- **INFORMATION GIVEN**:
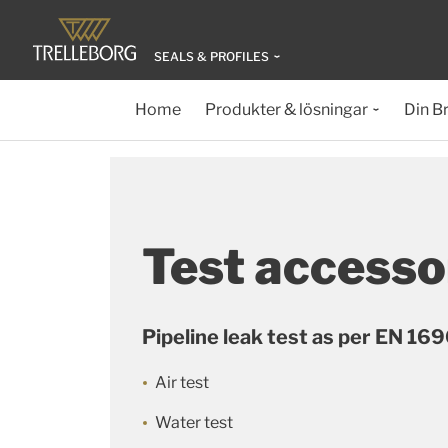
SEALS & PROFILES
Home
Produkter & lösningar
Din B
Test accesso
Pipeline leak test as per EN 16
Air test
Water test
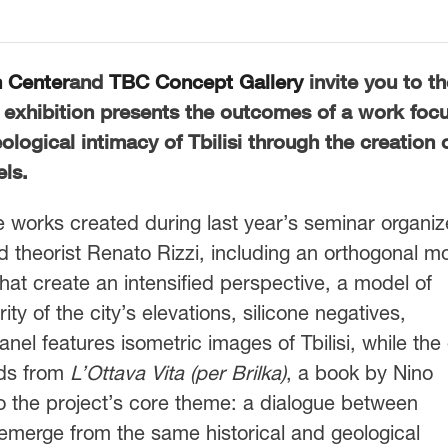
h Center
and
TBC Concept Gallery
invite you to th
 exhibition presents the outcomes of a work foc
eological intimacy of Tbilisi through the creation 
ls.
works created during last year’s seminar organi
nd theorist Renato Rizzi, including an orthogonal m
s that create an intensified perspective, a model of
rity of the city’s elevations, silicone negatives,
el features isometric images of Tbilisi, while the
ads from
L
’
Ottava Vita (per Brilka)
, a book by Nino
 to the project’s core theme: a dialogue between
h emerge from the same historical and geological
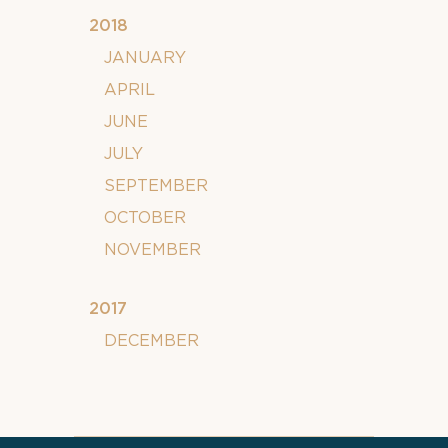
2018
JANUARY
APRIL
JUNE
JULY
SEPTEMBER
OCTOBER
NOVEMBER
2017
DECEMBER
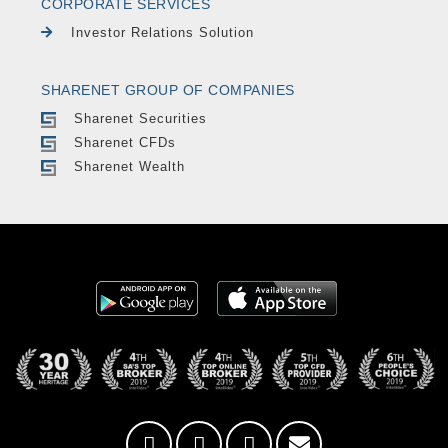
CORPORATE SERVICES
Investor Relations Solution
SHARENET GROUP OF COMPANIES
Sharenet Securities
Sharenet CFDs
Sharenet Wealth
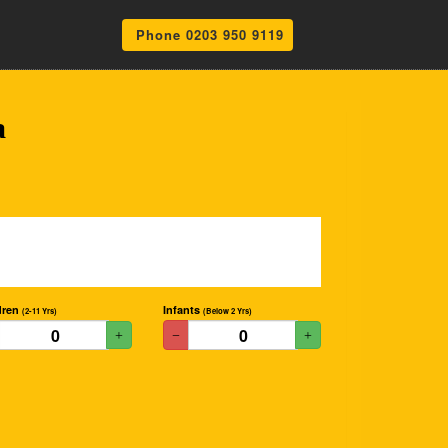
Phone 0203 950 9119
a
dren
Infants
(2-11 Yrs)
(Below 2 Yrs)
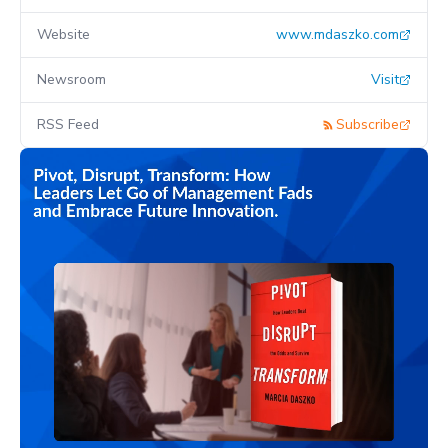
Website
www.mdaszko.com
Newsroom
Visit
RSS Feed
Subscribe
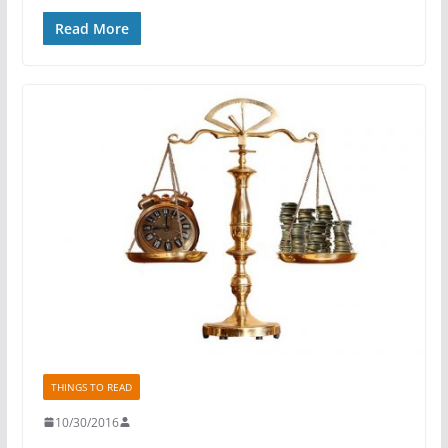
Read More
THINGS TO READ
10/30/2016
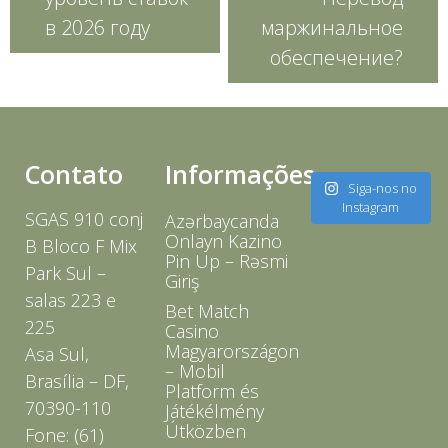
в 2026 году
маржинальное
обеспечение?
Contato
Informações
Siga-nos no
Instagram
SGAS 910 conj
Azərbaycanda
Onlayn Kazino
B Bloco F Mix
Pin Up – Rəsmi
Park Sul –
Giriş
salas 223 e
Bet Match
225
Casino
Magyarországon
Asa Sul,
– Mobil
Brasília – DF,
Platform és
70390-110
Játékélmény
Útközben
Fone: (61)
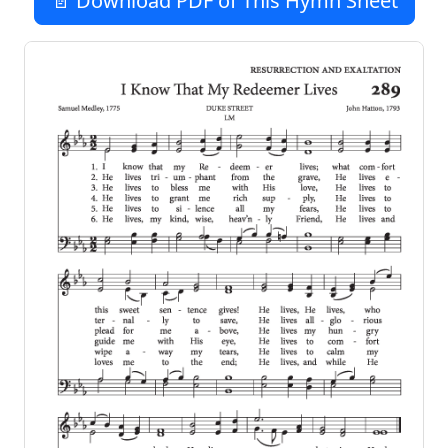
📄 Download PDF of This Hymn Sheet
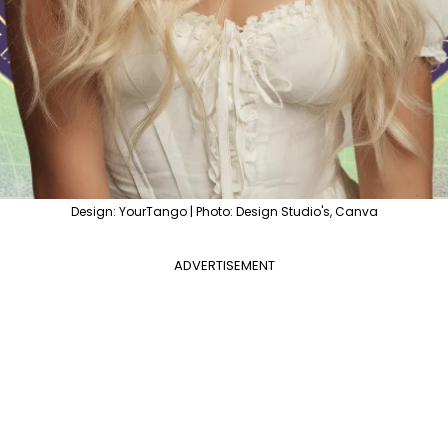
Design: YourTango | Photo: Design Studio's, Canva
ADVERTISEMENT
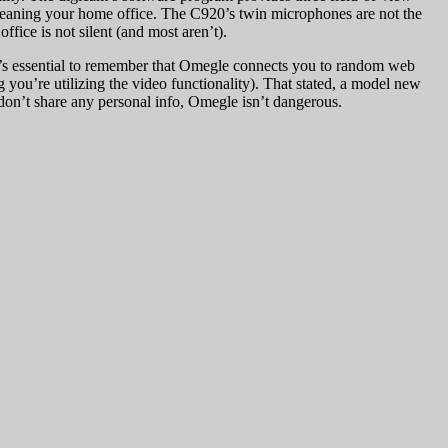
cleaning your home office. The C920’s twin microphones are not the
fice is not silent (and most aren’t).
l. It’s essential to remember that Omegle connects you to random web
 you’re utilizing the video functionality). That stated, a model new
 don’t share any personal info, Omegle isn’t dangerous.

- **ACTION ITEM**: If an entry above holds a picture, leave that picture out and print the rest exactly.

- **PROBLEM SOLUTION**:
SEALS & PROFILES
Home
Produkter & lösningar
Din B
Test accesso
Pipeline leak test as per EN 16
Air test
Water test
h Center
and
TBC Concept Gallery
invite you to th
 exhibition presents the outcomes of a work foc
eological intimacy of Tbilisi through the creation 
ls.
works created during last year’s seminar organi
nd theorist Renato Rizzi, including an orthogonal m
s that create an intensified perspective, a model of
rity of the city’s elevations, silicone negatives,
el features isometric images of Tbilisi, while the
ads from
L
’
Ottava Vita (per Brilka)
, a book by Nino
 to the project’s core theme: a dialogue between
h emerge from the same historical and geological
2018
JANUARY
APRIL
JUNE
JULY
SEPTEMBER
OCTOBER
NOVEMBER
2017
DECEMBER
CORPORATE SERVICES
Investor Relations Solution
SHARENET GROUP OF COMPANIES
Sharenet Securities
Sharenet CFDs
Sharenet Wealth
Phone 0203 950 9119
a
dren
Infants
(2-11 Yrs)
(Below 2 Yrs)
Website
www.mdaszko.com
Newsroom
Visit
RSS Feed
Subscribe
Read More
THINGS TO READ
10/30/2016
в 2026 году
маржинальное
обеспечение?
Contato
Informações
Siga-nos no
Instagram
SGAS 910 conj
Azərbaycanda
Onlayn Kazino
B Bloco F Mix
Pin Up – Rəsmi
Park Sul –
Giriş
salas 223 e
Bet Match
225
Casino
Magyarországon
Asa Sul,
– Mobil
Brasília – DF,
Platform és
70390-110
Játékélmény
Útközben
Fone: (61)
📄 Download PDF of This Hymn Sheet
Design: YourTango | Photo: Design Studio's, Canva
ADVERTISEMENT
cleaning your home office. The C920’s twin microphones are not the
fice is not silent (and most aren’t).
l. It’s essential to remember that Omegle connects you to random web
 you’re utilizing the video functionality). That stated, a model new
 don’t share any personal info, Omegle isn’t dangerous.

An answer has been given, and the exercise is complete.